Upon a View of the Body
"A dead body tells no tales except those it whispers to the quick ear of the scientific expert, by him to be reported to the proper quarter."
—Sir Andrew Douglas Maclagan, British professor of medicine, Edinburgh University, 1878
In cases of homicide or suspicious death, in medieval England, the coroner, an appointed official who had no medical training, was required to make "a view of the body," a legal, visual inspection. Since then, medical professionals have played an increasingly important role in making views of the body. Physicians and surgeons have developed methods of seeing into the body through autopsy and post-mortem examination—making visible what the untrained, unequipped eye cannot see.
"The mind of the operator should be at the tip of the knife…."

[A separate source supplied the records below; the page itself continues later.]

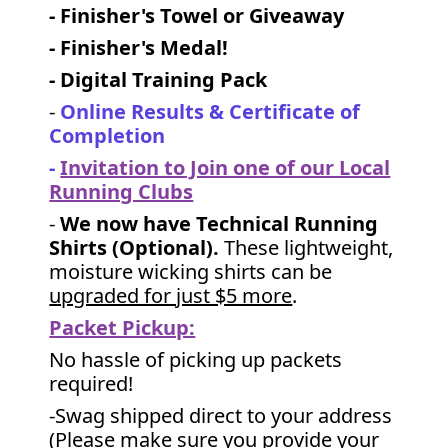
- Finisher's Towel or Giveaway
- Finisher's Medal!
- Digital Training Pack
-
Online Results & Certificate of
Completion
-
Invitation to Join one of our Local
Running Clubs
-
We now have Technical Running
Shirts (Optional).
These lightweight,
moisture wicking shirts can be
upgraded for just $5 more
.
Packet Pickup:
No hassle of picking up packets
required!
-Swag shipped direct to your address
(Please make sure you provide your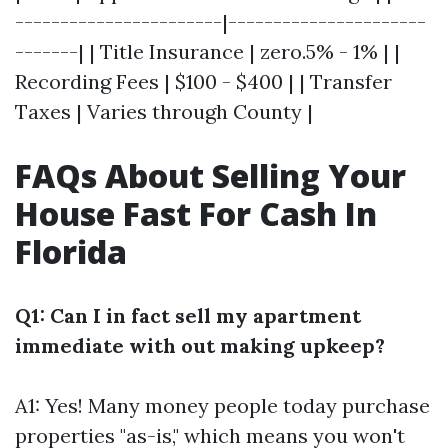
-----------------------|----------------------
-------| | Title Insurance | zero.5% - 1% | |
Recording Fees | $100 - $400 | | Transfer
Taxes | Varies through County |
FAQs About Selling Your
House Fast For Cash In
Florida
Q1: Can I in fact sell my apartment
immediate with out making upkeep?
A1: Yes! Many money people today purchase
properties "as-is," which means you won't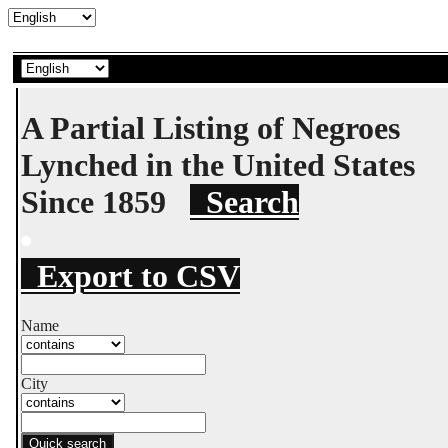
A Partial Listing of Negroes
Lynched in the United States
Since 1859
Search
Export to CSV
Name
City
Quick search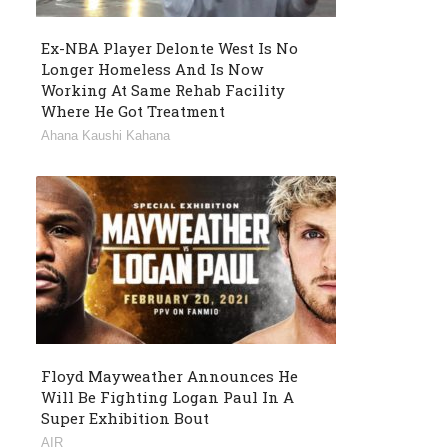
Ex-NBA Player Delonte West Is No
Longer Homeless And Is Now
Working At Same Rehab Facility
Where He Got Treatment
Ahana Kaushi Kahana
Floyd Mayweather Announces He
Will Be Fighting Logan Paul In A
Super Exhibition Bout
AIR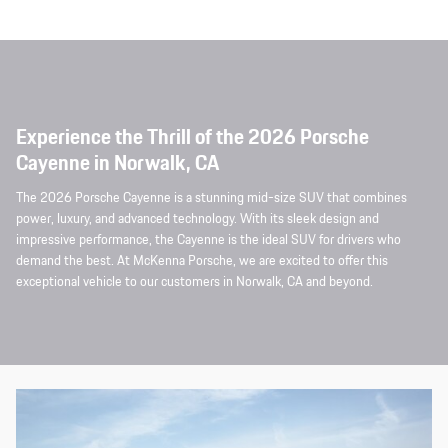
Experience the Thrill of the 2026 Porsche
Cayenne in Norwalk, CA
The 2026 Porsche Cayenne is a stunning mid-size SUV that combines
power, luxury, and advanced technology. With its sleek design and
impressive performance, the Cayenne is the ideal SUV for drivers who
demand the best. At McKenna Porsche, we are excited to offer this
exceptional vehicle to our customers in Norwalk, CA and beyond.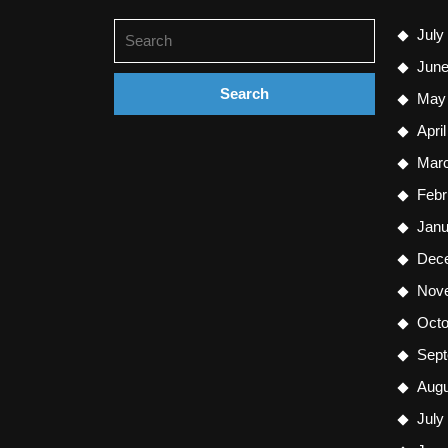
Search
July
for:
June
May
Apri
Mar
Febr
Janu
Dec
Nov
Octo
Sept
Augu
July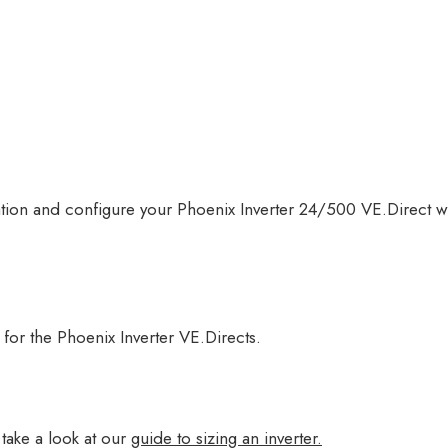
rmation and configure your Phoenix Inverter 24/500 VE.Direct
r for the Phoenix Inverter VE.Directs.
take a look at our
guide to sizing an inverter.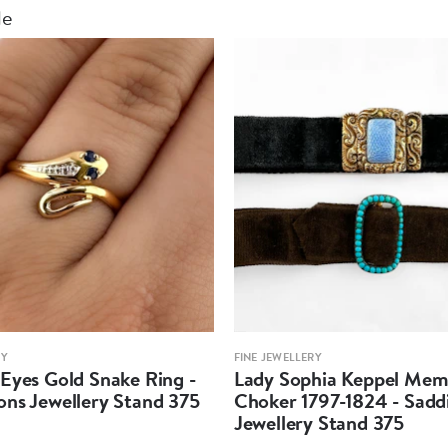
le
RY
FINE JEWELLERY
Eyes Gold Snake Ring -
Lady Sophia Keppel Mem
ons Jewellery Stand 375
Choker 1797-1824 - Sadd
Jewellery Stand 375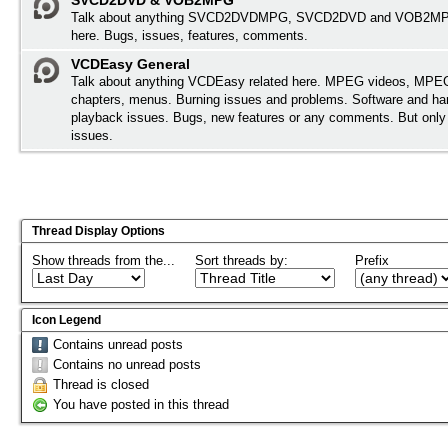
SVCD2DVD & VOB2MPG
Talk about anything SVCD2DVDMPG, SVCD2DVD and VOB2MPG
here. Bugs, issues, features, comments.
VCDEasy General
Talk about anything VCDEasy related here. MPEG videos, MPEG 
chapters, menus. Burning issues and problems. Software and ha
playback issues. Bugs, new features or any comments. But onl
issues.
Thread Display Options
Show threads from the...
Sort threads by:
Prefix
Icon Legend
Contains unread posts
Contains no unread posts
Thread is closed
You have posted in this thread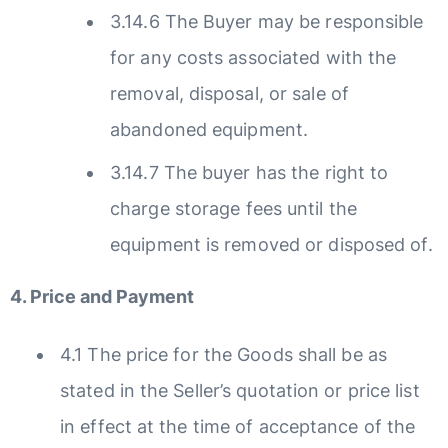
3.14.6 The Buyer may be responsible
for any costs associated with the
removal, disposal, or sale of
abandoned equipment.
3.14.7 The buyer has the right to
charge storage fees until the
equipment is removed or disposed of.
4. Price and Payment
4.1 The price for the Goods shall be as
stated in the Seller’s quotation or price list
in effect at the time of acceptance of the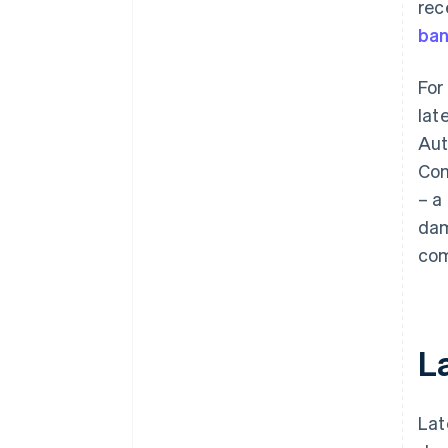
rec
ban
For
lat
Aut
Com
– a
dam
com
L
Lat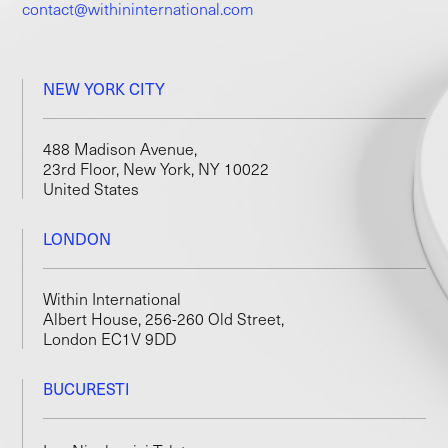
contact@withininternational.com
NEW YORK CITY
488 Madison Avenue,
23rd Floor, New York, NY 10022
United States
LONDON
Within International
Albert House, 256-260 Old Street,
London EC1V 9DD
BUCURESTI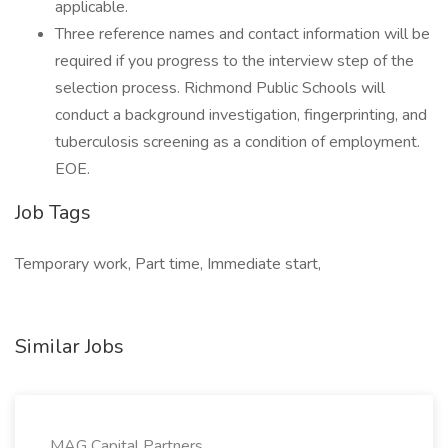
applicable.
Three reference names and contact information will be
required if you progress to the interview step of the
selection process. Richmond Public Schools will
conduct a background investigation, fingerprinting, and
tuberculosis screening as a condition of employment.
EOE.
Job Tags
Temporary work, Part time, Immediate start,
Similar Jobs
MAG Capital Partners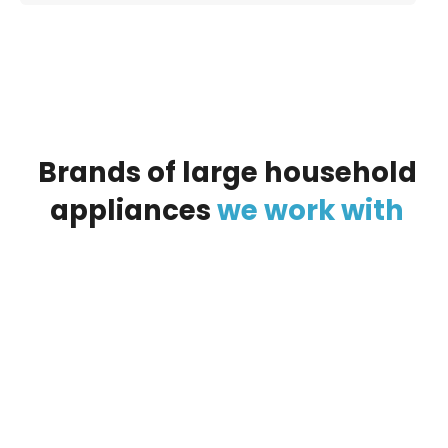
Brands
of
large
household
appliances
we
work
with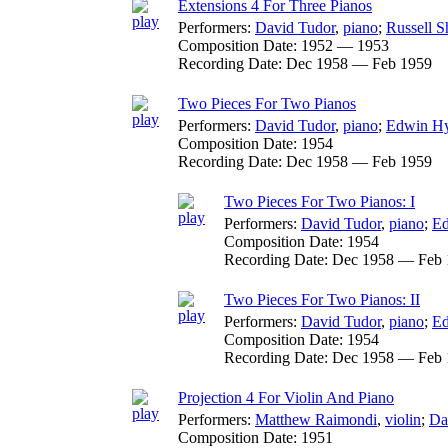
Extensions 4 For Three Pianos
Performers:
David Tudor
,
piano
;
Russell 
Composition Date:
1952 — 1953
Recording Date:
Dec 1958 — Feb 1959
Two Pieces For Two Pianos
Performers:
David Tudor
,
piano
;
Edwin H
Composition Date:
1954
Recording Date:
Dec 1958 — Feb 1959
Two Pieces For Two Pianos: I
Performers:
David Tudor
,
piano
;
Ed
Composition Date:
1954
Recording Date:
Dec 1958 — Feb 
Two Pieces For Two Pianos: II
Performers:
David Tudor
,
piano
;
Ed
Composition Date:
1954
Recording Date:
Dec 1958 — Feb 
Projection 4 For Violin And Piano
Performers:
Matthew Raimondi
,
violin
;
Da
Composition Date:
1951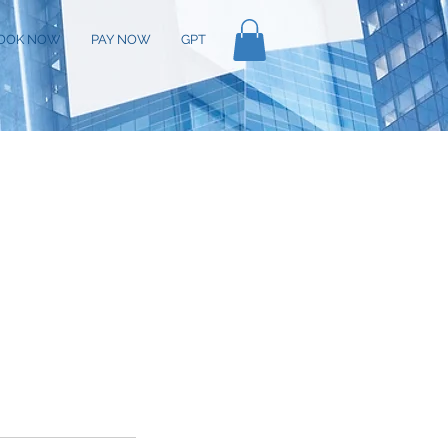
OOK NOW
PAY NOW
GPT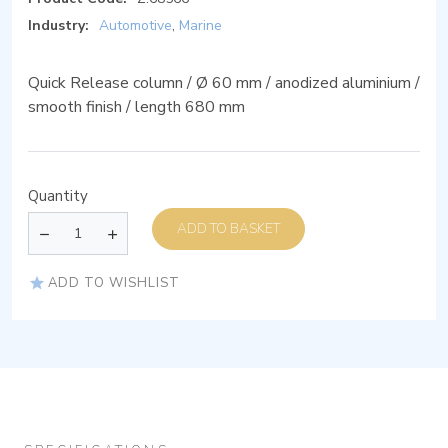
Industry:
Automotive
,
Marine
Quick Release column / Ø 60 mm / anodized aluminium /
smooth finish / length 680 mm
Quantity
ADD TO BASKET
ADD TO WISHLIST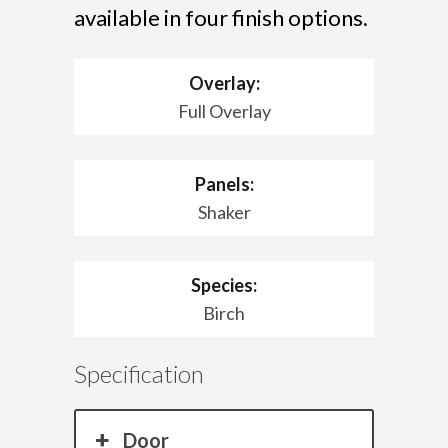
available in four finish options.
Overlay:
Full Overlay
Panels:
Shaker
Species:
Birch
Specification
Door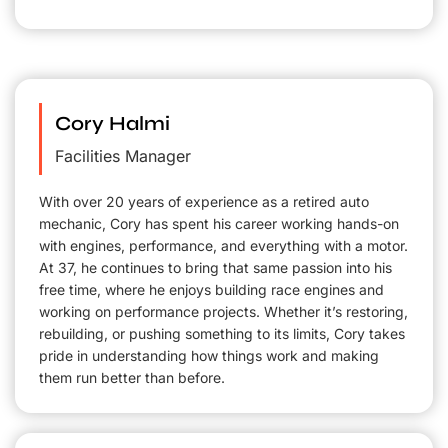
Cory Halmi
Facilities Manager
With over 20 years of experience as a retired auto
mechanic, Cory has spent his career working hands-on
with engines, performance, and everything with a motor.
At 37, he continues to bring that same passion into his
free time, where he enjoys building race engines and
working on performance projects. Whether it’s restoring,
rebuilding, or pushing something to its limits, Cory takes
pride in understanding how things work and making
them run better than before.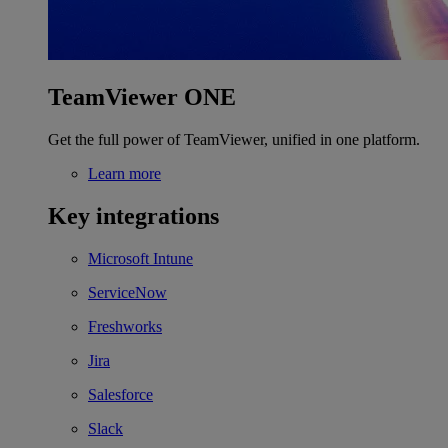
TeamViewer ONE
Get the full power of TeamViewer, unified in one platform.
Learn more
Key integrations
Microsoft Intune
ServiceNow
Freshworks
Jira
Salesforce
Slack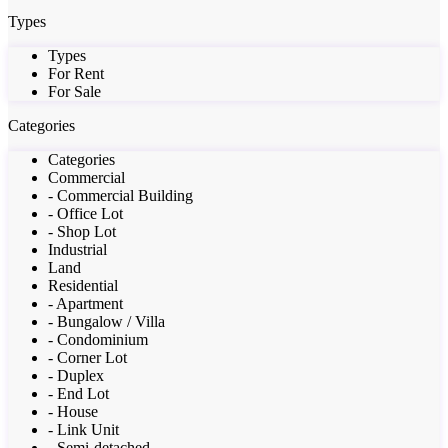
Types
Types
For Rent
For Sale
Categories
Categories
Commercial
- Commercial Building
- Office Lot
- Shop Lot
Industrial
Land
Residential
- Apartment
- Bungalow / Villa
- Condominium
- Corner Lot
- Duplex
- End Lot
- House
- Link Unit
- Semi-detached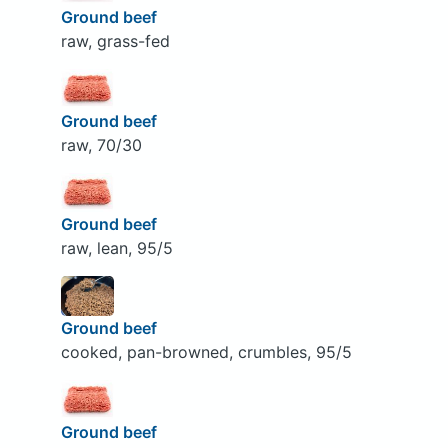
Ground beef
raw, grass-fed
Ground beef
raw, 70/30
Ground beef
raw, lean, 95/5
Ground beef
cooked, pan-browned, crumbles, 95/5
Ground beef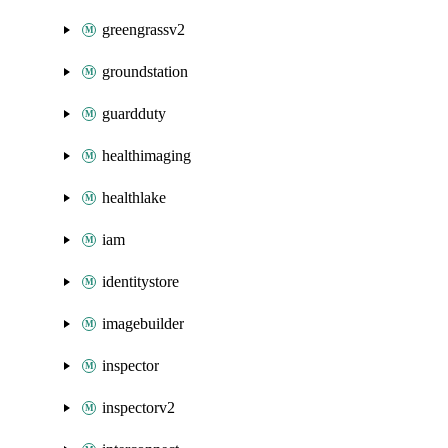
greengrassv2
groundstation
guardduty
healthimaging
healthlake
iam
identitystore
imagebuilder
inspector
inspectorv2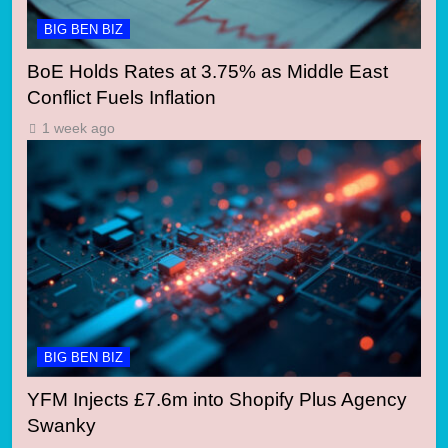
BIG BEN BIZ
BoE Holds Rates at 3.75% as Middle East
Conflict Fuels Inflation
1 week ago
BIG BEN BIZ
YFM Injects £7.6m into Shopify Plus Agency
Swanky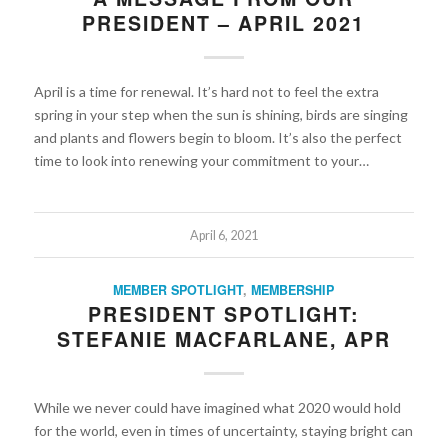
PRESIDENT – APRIL 2021
April is a time for renewal. It’s hard not to feel the extra
spring in your step when the sun is shining, birds are singing
and plants and flowers begin to bloom. It’s also the perfect
time to look into renewing your commitment to your…
April 6, 2021
MEMBER SPOTLIGHT
,
MEMBERSHIP
PRESIDENT SPOTLIGHT:
STEFANIE MACFARLANE, APR
While we never could have imagined what 2020 would hold
for the world, even in times of uncertainty, staying bright can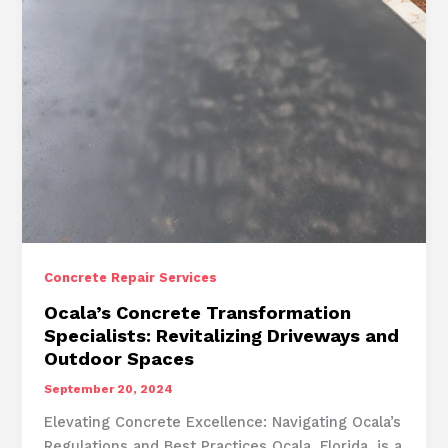
Concrete Repair Services
Ocala’s Concrete Transformation
Specialists: Revitalizing Driveways and
Outdoor Spaces
September 20, 2024
Elevating Concrete Excellence: Navigating Ocala’s
Regulations and Best Practices Ocala, Florida, is a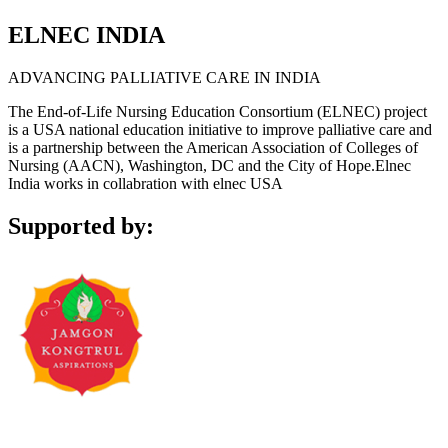
ELNEC INDIA
ADVANCING PALLIATIVE CARE IN INDIA
The End-of-Life Nursing Education Consortium (ELNEC) project
is a USA national education initiative to improve palliative care and
is a partnership between the American Association of Colleges of
Nursing (AACN), Washington, DC and the City of Hope.Elnec
India works in collabration with elnec USA
Supported by: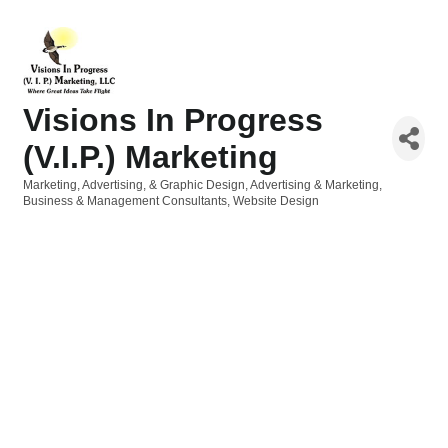
Visions In Progress
(V.I.P.) Marketing
Marketing, Advertising, & Graphic Design
Advertising & Marketing
Categories
Business & Management Consultants
Website Design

—William S. Wadsworth, M.D., American coroner's physician, 1915
Post-mortem dissection, or autopsy, was among the earliest scientific methods to be used in the investigation of violent or suspicious death. Autopsy remains the core practice of forensic medicine. The postmortem examiner surveys the body's surface, opens it up with surgical instruments, removes parts for microscopic inspection and toxicological analysis, and makes a report that attempts to reconstruct the cause, manner, and mechanism of death. These clips from training films show some of the procedures of postmortem examination.
Tools of the trade
The post-mortem examiner visually surveys the body's surface before opening and entering the body with the help of a scalpel and other instruments. After visual examination of the body cavities, the examiner removes parts for chemical analysis, inspection with a microscope, and other tests. Tools and tool kits specially adapted for use in autopsy first appeared in the early 19th century.
For centuries, anatomical specimens from the bodies of crime victims have been used as teaching tools and souvenirs of interesting or important cases. These specimens demonstrate various types of traumatic wounds of the heart, kidney, and stomach. They were prepared in the 1930s by the New York City Medical Examiner's Office.
Changes after death
Physicians and surgeons first gained practical knowledge of death and decomposition through handling and dissecting bodies obtained for anatomical study. Over the course of the 19th and 20th centuries, the study of the decomposed body and body parts—the effects of time, environment, and manner of death—became a vital part of forensic science.
Fauna of the cadaver and time of death
In the 19th century, medico-legal researchers began studying patterns of insect colonization of the cadaver. Entomology, the study of insects, became one of the forensic sciences. By identifying the particular stages that insects go through as they develop on a dead body, and the succession of different species, forensic investigators attempt to determine where a victim died and estimate the time elapsed since death. These adult specimens represent some of the different insect species that colonize a cadaver.
The body farm: studying the science of decay
The Forensic Anthropology Center, at the University of Tennessee, Knoxville, conducts research into the postmortem decomposition of the human body. At the Center scientists study how variations in temperature, exposure, humidity and other environmental conditions affect cadavers and body parts. Their research has helped improve investigators' ability to estimate time of death and to identify individuals from skeletal remains. The Center also maintains a collection of documented human skeletons and has developed software that uses data from thousands of skeletons. Statistics from the database give investigators baselines that help them estimate the race, sex, and stature of unidentified bodies.